RECORDS SHOWN Block Start

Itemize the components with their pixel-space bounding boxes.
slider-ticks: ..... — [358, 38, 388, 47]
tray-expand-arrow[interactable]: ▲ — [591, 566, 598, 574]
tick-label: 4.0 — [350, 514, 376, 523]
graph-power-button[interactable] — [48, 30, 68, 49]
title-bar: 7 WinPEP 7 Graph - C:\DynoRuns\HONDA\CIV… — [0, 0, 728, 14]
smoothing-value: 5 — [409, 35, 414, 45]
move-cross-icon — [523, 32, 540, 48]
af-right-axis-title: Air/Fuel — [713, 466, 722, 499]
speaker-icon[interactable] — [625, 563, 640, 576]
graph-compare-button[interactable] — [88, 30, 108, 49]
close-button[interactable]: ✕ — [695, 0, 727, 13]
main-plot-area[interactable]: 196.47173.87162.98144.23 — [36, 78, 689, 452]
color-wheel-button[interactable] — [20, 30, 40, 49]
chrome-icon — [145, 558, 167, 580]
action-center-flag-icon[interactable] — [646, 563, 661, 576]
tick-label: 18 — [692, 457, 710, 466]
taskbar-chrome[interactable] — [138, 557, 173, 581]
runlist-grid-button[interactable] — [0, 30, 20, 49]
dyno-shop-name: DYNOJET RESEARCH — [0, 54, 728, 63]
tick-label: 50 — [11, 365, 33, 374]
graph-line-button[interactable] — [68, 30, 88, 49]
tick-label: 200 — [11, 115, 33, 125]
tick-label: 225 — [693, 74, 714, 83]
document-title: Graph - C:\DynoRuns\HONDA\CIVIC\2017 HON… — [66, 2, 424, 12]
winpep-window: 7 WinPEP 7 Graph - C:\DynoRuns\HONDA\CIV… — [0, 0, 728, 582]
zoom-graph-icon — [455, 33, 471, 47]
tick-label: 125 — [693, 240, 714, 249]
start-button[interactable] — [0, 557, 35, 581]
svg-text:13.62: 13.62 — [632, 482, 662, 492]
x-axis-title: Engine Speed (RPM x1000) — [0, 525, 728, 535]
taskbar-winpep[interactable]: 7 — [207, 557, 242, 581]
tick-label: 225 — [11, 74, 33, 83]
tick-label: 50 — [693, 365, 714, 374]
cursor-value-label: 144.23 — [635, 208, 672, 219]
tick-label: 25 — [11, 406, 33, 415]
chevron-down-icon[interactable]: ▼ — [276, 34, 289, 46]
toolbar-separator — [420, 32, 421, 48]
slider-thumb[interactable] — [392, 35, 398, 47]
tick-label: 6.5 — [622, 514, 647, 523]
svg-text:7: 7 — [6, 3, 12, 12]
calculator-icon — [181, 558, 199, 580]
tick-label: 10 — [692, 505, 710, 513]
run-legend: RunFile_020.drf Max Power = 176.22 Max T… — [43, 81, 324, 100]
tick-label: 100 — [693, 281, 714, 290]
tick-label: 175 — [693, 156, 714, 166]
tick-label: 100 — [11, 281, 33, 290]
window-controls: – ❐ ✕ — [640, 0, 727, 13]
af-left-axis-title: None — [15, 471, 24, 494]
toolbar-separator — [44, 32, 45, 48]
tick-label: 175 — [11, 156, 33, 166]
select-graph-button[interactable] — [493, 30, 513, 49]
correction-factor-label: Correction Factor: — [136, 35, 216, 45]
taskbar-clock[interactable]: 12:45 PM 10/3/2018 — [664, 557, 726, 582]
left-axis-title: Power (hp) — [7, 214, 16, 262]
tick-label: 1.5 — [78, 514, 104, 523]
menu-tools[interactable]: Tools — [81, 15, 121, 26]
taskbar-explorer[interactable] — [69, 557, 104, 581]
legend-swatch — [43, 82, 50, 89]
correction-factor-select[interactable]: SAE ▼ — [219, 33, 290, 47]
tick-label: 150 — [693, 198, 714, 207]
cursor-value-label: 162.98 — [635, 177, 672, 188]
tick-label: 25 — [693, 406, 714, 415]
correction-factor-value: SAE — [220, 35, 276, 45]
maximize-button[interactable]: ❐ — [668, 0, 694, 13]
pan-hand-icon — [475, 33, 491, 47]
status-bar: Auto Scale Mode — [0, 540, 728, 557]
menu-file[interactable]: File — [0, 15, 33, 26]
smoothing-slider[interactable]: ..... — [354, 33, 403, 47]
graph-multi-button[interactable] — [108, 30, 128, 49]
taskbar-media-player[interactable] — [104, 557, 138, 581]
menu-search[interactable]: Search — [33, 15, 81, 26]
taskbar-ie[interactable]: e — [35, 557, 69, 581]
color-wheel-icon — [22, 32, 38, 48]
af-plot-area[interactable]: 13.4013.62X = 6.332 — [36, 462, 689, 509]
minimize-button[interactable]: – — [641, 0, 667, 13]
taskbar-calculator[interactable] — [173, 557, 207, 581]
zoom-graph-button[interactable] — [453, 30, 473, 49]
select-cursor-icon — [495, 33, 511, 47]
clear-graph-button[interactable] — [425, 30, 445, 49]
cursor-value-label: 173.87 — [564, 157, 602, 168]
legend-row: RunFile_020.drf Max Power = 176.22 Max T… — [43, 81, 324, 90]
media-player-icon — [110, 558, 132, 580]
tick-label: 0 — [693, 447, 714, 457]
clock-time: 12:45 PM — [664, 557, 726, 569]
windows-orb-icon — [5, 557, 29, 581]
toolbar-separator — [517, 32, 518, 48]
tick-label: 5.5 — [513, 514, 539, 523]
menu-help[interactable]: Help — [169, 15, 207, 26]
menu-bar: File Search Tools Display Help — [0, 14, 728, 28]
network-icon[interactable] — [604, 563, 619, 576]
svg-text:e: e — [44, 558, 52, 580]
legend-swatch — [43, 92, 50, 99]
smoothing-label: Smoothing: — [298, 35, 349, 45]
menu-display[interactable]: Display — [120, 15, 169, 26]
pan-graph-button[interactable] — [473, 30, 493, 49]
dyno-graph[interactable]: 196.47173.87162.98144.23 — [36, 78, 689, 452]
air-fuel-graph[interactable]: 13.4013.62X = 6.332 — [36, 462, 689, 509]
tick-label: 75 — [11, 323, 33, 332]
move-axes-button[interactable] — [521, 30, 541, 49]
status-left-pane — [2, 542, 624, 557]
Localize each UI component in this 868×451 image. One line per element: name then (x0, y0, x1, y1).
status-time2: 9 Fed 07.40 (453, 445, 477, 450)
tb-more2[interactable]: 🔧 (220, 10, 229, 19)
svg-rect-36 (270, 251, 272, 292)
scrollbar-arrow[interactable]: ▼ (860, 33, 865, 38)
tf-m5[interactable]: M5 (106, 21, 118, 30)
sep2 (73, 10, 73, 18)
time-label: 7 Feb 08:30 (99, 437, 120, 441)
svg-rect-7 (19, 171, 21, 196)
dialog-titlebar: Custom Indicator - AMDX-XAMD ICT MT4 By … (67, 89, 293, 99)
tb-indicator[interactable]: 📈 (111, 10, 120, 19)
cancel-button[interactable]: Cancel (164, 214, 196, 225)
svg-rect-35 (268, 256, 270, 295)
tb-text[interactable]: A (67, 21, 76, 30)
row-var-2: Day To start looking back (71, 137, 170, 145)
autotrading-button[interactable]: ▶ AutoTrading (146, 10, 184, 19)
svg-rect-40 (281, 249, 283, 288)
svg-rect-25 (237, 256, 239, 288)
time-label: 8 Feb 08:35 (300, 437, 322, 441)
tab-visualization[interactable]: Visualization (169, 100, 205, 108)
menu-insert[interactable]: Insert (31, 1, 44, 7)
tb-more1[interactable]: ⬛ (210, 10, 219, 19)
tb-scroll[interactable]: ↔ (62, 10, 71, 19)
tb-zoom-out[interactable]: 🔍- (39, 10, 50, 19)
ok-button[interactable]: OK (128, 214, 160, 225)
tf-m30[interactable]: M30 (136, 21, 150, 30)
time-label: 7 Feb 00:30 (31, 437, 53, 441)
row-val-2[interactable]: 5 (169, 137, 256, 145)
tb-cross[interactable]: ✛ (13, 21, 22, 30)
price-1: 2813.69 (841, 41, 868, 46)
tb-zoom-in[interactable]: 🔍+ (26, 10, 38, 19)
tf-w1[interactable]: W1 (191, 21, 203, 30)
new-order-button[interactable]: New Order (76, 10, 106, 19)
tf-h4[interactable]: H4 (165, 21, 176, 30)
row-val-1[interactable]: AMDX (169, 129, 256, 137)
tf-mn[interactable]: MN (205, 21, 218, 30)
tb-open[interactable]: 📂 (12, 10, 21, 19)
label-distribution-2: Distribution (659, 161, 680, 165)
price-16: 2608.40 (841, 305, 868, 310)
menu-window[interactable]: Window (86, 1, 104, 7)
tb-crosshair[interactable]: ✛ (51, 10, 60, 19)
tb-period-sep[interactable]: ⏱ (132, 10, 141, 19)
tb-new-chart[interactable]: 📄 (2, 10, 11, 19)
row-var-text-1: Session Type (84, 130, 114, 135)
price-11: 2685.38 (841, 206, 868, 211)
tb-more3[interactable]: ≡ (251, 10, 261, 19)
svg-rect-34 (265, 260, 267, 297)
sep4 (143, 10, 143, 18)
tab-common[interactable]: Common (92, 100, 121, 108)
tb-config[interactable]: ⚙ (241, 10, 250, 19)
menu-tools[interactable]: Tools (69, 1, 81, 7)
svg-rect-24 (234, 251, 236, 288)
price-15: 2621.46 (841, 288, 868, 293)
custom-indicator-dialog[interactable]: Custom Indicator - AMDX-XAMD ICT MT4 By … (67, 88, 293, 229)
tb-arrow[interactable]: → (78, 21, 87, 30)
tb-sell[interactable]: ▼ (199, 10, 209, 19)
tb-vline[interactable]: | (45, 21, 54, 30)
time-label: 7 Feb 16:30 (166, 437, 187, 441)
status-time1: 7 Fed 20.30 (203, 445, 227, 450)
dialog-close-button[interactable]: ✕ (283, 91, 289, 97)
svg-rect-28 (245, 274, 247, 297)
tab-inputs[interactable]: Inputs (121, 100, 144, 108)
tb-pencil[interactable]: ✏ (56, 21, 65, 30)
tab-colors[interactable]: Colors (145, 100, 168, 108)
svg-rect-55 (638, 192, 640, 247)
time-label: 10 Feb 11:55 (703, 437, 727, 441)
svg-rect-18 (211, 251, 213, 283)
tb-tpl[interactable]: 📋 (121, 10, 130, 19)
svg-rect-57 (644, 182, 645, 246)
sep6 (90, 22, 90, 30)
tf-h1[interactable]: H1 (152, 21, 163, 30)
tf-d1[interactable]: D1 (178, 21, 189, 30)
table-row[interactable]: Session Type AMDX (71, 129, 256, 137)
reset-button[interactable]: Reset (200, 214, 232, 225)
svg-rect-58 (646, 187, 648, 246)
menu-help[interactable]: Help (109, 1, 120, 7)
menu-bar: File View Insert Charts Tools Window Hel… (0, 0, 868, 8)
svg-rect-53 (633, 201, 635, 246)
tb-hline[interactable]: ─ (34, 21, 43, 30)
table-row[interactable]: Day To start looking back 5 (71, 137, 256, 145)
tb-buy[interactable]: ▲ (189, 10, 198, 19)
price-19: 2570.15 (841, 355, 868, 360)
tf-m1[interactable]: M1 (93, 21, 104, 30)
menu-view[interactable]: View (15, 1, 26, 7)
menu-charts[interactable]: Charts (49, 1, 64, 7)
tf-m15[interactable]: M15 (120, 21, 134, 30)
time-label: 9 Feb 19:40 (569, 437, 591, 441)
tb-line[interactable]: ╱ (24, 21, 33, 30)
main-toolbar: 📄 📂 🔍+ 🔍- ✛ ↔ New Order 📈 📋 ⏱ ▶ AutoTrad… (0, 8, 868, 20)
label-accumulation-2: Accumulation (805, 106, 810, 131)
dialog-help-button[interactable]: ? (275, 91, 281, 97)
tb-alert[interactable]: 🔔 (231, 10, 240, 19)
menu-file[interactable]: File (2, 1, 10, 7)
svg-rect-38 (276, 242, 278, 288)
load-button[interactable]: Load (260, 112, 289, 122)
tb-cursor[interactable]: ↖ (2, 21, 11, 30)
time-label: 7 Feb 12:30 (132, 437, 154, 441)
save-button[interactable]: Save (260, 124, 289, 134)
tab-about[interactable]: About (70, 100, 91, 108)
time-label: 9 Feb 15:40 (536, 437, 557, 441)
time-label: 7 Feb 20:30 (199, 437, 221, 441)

RECORDS SHOWN Block End

TASK TO CARRY OUT:
Every line of the records that includes the word "correction" should be gathered.

WRITTEN RESPONSE:
correction-factor-label: Correction Factor: — [136, 35, 216, 45]
correction-factor-select[interactable]: SAE ▼ — [219, 33, 290, 47]
correction-factor-value: SAE — [220, 35, 276, 45]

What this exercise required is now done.